Dukungan dari generasi muda sangat menonjol, di mana 74% di kalangan usia 18–29 tahun dan 76% di usia 30-an. Ini menegaskan popularitas Takaichi di kelompok muda.
Sebaliknya, pemerintahan Shigeru Ishiba sebelumnya hanya meraih 11% dukungan dari usia 18–29 tahun dan 15% dari usia 30-an.
Shirahase, seorang profesor riset, menilai bahwa perempuan dalam politik harus memiliki strategi.
"Dalam politik Jepang yang didominasi basis konservatif tradisional, perempuan sebagai minoritas perlu bekerja keras tanpa menyinggung laki-laki di atas mereka agar bisa naik jabatan,” kata Shirahase. "Takaichi adalah sosok yang telah menginternalisasi nilai-nilai konservatif.”
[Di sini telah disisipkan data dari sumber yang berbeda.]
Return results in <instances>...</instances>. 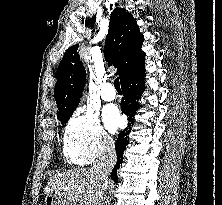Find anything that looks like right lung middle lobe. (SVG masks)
Segmentation results:
<instances>
[{
  "instance_id": "1",
  "label": "right lung middle lobe",
  "mask_w": 222,
  "mask_h": 205,
  "mask_svg": "<svg viewBox=\"0 0 222 205\" xmlns=\"http://www.w3.org/2000/svg\"><path fill=\"white\" fill-rule=\"evenodd\" d=\"M69 117L68 118H64V119H60L59 121H61L62 124L66 123L68 121Z\"/></svg>"
}]
</instances>
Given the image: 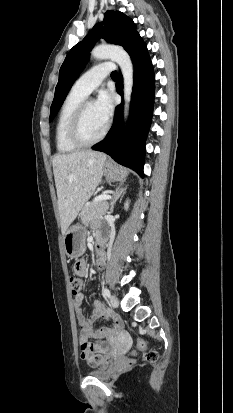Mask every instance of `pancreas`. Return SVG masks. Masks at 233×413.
I'll list each match as a JSON object with an SVG mask.
<instances>
[{"instance_id":"1","label":"pancreas","mask_w":233,"mask_h":413,"mask_svg":"<svg viewBox=\"0 0 233 413\" xmlns=\"http://www.w3.org/2000/svg\"><path fill=\"white\" fill-rule=\"evenodd\" d=\"M107 208L108 202L106 200L85 205L80 213L81 222L85 225L88 224L99 216L104 215L107 212Z\"/></svg>"}]
</instances>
Sementara itu, Keiko Kaizuma, Wakil Presiden Bidang Keberagaman di Universitas Iwate, menyebut Takaichi sebagai "perpaduan antara konservatisme dan feminisme.”
"Kelompok konservatif membawa perempuan ke dunia politik untuk memperbarui citra mereka, dan langkah ini melahirkan seorang perdana menteri perempuan,” tambahnya.
Sejauh mana kemajuan perempuan dalam politik Jepang?
Dalam pemilihan majelis tinggi Jepang pada Juli, jumlah perempuan mencakup 29,1% dari 522 kandidat dalam pemilihan majelis tinggi Jepang. Angka ini tertinggi kedua dalam sejarah, meski masih di bawah target 35% yang ditetapkan pemerintah pada 2020.
"Ini penting karena kubu liberal belum mampu mewujudkan cita-cita menghadirkan perdana menteri perempuan,” kata Kaizuma, seraya menekankan bahwa "feminisme dan liberalisme belum berhasil memobilisasi perempuan muda.”
Ia juga menyoroti bahwa, berbeda dengan Eropa dan Amerika, Jepang belum memiliki iklim yang mendorong perempuan muda untuk aktif di politik atau kegiatan sosial.
Kaizuma menambahkan, simbol terobosan terhadap glass ceiling ini sangat kuat karena memberi keberanian kepada perempuan muda untuk percaya bahwa mereka pun bisa mengatasi hambatan tersebut.
Ichihara, yang bercita-cita menjadi politisi, menyatakan ingin "membawa suara perempuan, kaum muda, dan kelompok yang secara historis terpinggirkan ke dalam pengambilan keputusan politik.”
"Saya ingin menjadikan Jepang negara yang memaksimalkan potensi individu, bahkan di tengah penurunan populasi, tanpa membatasi pilihan mereka oleh atribut bawaan yang berada di luar kendali mereka,” katanya.